R- Non, d'abord, ce n'est pas "l'Américain". Encore une fois, on a proposé des solutions. On n'a jamais dit - jamais, je ne sais pas d'où cela est sorti ! - que c'était 100 %. On a attendu les offres. Une fois qu'on les a eues, on a regardé, et avec D. Perben, je me suis battu pour une chose : c'est que l'Etat reste le plus longtemps possible. Savez-vous pourquoi ? Parce que je connais, parce que j'ai été dans l'autre situation et je sais que quand on redresse une entreprise très difficile, dans une situation aussi critique que celle-là, c'est utile pour accompagner le changement de culture, de garder, pendant un moment, l'Etat à ses côtés. Je l'ai toujours souhaité dans les entreprises que j'ai eues à diriger. Et cela m'a toujours réussi, et cela réussit aux salariés. J'ai donc souhaité que, précisément, on ait, pendant une période transitoire dont j'espère qu'elle sera la plus longue possible, la possibilité d'avoir l'Etat encore au capital pour accompagner. Après cela, on discute avec Bruxelles. Ils disent qu'au-delà de 20 % c'est impossible, qu'il faudra qu'on lâche des bateaux. Je n'ai pas envie de lâcher des bateaux. On a donc essayé de fixer les choses à 25 %, je vais me battre de toutes mes forces pour que l'on n'ait pas de contreparties en plus pour préserver l'outil de travail. Après cela on dit : l'Etat a changé. L'Etat n'a rien changé !
Q- Depuis le début, c'était comme cela, vous avez regardé toutes les offres ?
R- On a eu cette offre et on a dit : compte tenu de la qualité des offres, on la retient. Et puis là où c'est important, c'est que, la société Butler Capital, a compris effectivement qu'il était important, compte tenu du contexte, elle-même d'ouvrir ce qu'elle va acquérir à hauteur au total de 30 % - puisque le tour de table final, c'est 40 % pour Butler Capital, 30 % pour Veolia Connex, qui est un opérateur industriel, connu par tous. Et cela va sécuriser tout le monde. Et je suis satisfait parce que, effectivement, ce sont eux qui ont la gestion...
Q- Une question sur la journée de demain, qui va être une journée aussi "rock'n roll", puisque B. Thibault sera ici, à votre place. Grosse grève, grandes manifestations, à Paris, en province, avec comme mot d'ordre : le pouvoir d'achat, la sauvegarde du secteur public. Cela veut-t-il dire, sur tous ces points, que les Français ont peur et n'ont pas envie des propositions de réformes ?

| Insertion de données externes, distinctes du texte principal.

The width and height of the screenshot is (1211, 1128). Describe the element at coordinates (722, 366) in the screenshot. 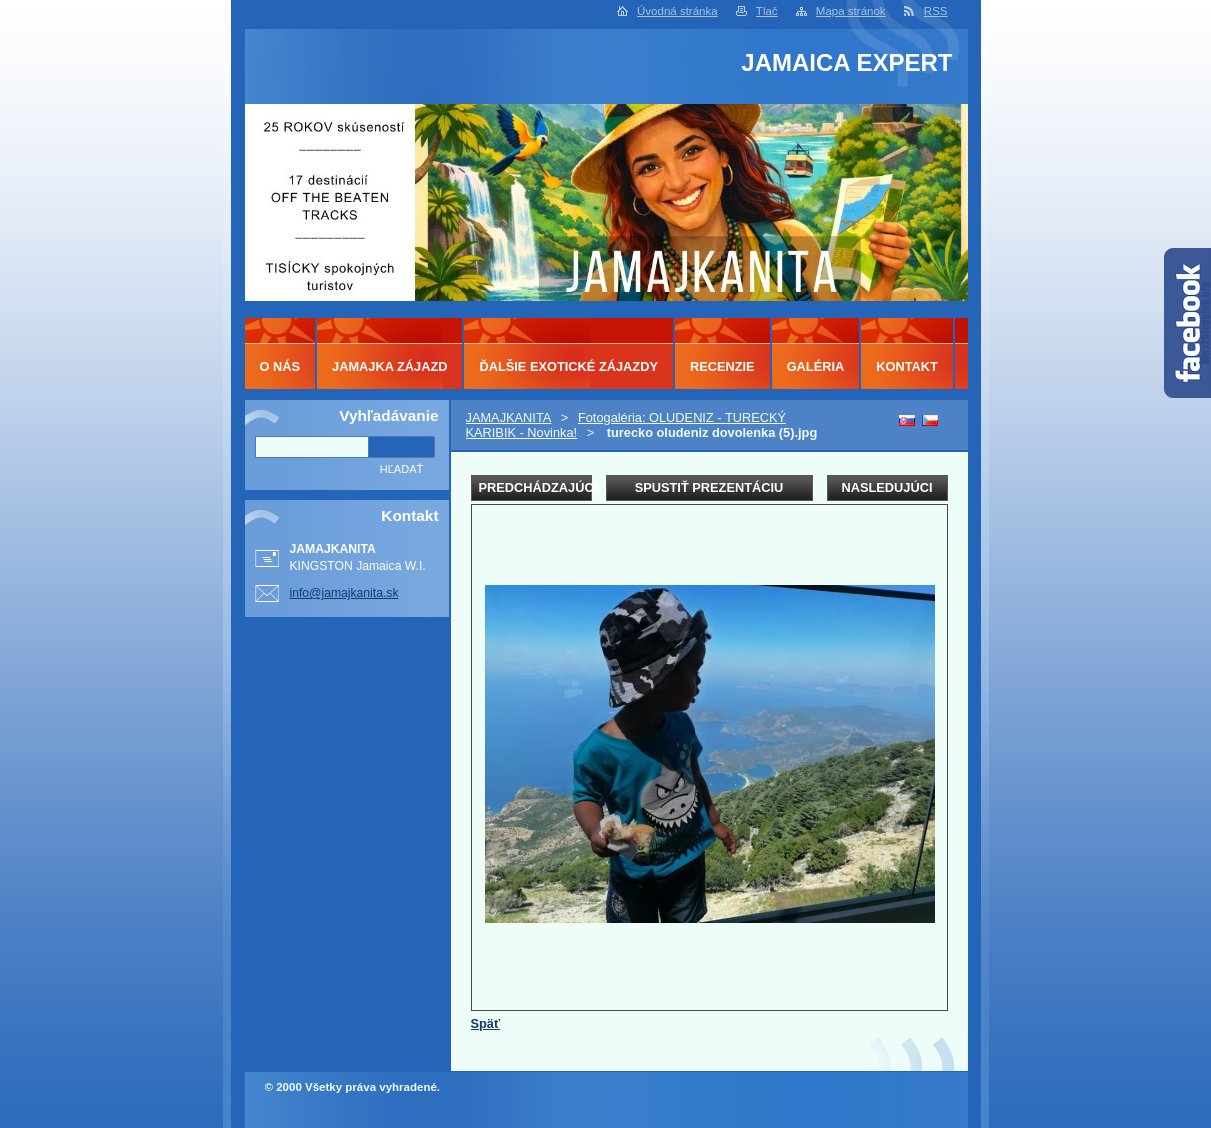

R- D'abord, une chose, c'est une manifestation qui est appelée par les organisations syndicales. J'estime que chacun est dans son rôle, c'est leur droit, et quelque part, je le respecte. Par contre, ce que je voudrais leur dire c'est que, le Gouvernement de D. de Villepin est un gouvernement pragmatique. On n'est pas des idéologues. On est là pour être au service des Français. Alors peut-être ne le voient-ils pas encore, mais croyez-moi, on se bat de toutes nos forces pour répondre à leurs questions. Quelles sont leurs questions ? D'abord, l'emploi. Je crois qu'ils commencent à voir qu'avec l'énergie que l'on met, avec J.-L. Borloo, avec l'ensemble de mes collègues ministres...
Q- Cela s'arrange un petit peu...
R- Oui, et cela fait un moment qu'on le dit, on fait tout ce que l'on peut. Deuxièmement, le pouvoir d'achat : c'est vrai que c'est un sujet, c'est vrai qu'il y a les prix du pétrole en particulier qui augmentent. Vous avez vu que j'ai tout fait pour les contenir, je crois qu'ils commencent à être contenus. Il est vrai que c'est un sujet de préoccupations, sauf que je voudrais vous dire une chose : je suis le ministre de l'Economie, et donc, par définition, je vois les choses peut-être un petit peu avant, en ce qui concerne les indicateurs macroéconomiques. Je vous le dis et vous le redis encore ce matin : la conjoncture est train de se retourner positivement. C'est une bonne nouvelle, et je le dis depuis un petit moment, je le vois. C'est tellement vrai que, depuis les mois de juillet, août, septembre, la consommation, et la consommation des ménages en particulier, n'a jamais été aussi bonne que depuis 2000. Cela veut dire que la confiance commence à revenir. Est-ce assez ? Certainement pas. Est-ce en train de s'inverser ? J'en suis convaincu.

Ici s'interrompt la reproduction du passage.